To do: Begin at the line below that has "неполноценности молитвы" and stop after the line that has "132. Глава о". Please restate only those lines, word for word.

Dataset excerpts:
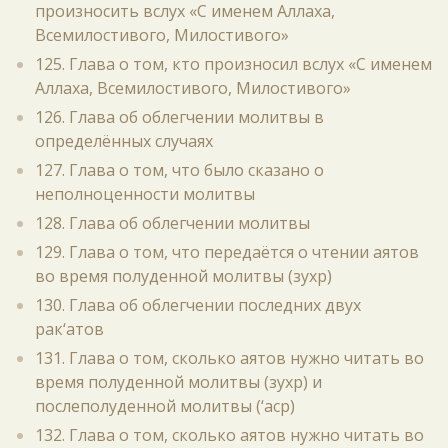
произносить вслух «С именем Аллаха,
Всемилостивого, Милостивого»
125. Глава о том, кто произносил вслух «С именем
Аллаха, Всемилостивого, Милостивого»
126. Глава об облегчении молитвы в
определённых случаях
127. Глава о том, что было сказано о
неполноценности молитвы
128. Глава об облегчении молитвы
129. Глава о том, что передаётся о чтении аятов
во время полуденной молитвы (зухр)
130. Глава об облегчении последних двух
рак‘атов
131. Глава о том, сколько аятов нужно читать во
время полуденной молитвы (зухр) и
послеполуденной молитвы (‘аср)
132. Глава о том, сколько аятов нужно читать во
* * *
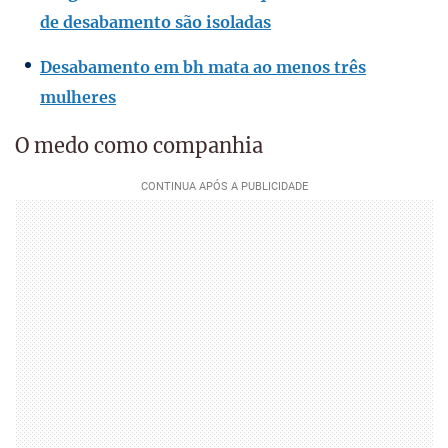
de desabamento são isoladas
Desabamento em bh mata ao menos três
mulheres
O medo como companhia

Worked solution:
неполноценности молитвы
128. Глава об облегчении молитвы
129. Глава о том, что передаётся о чтении аятов
во время полуденной молитвы (зухр)
130. Глава об облегчении последних двух
рак‘атов
131. Глава о том, сколько аятов нужно читать во
время полуденной молитвы (зухр) и
послеполуденной молитвы (‘аср)
132. Глава о том, сколько аятов нужно читать во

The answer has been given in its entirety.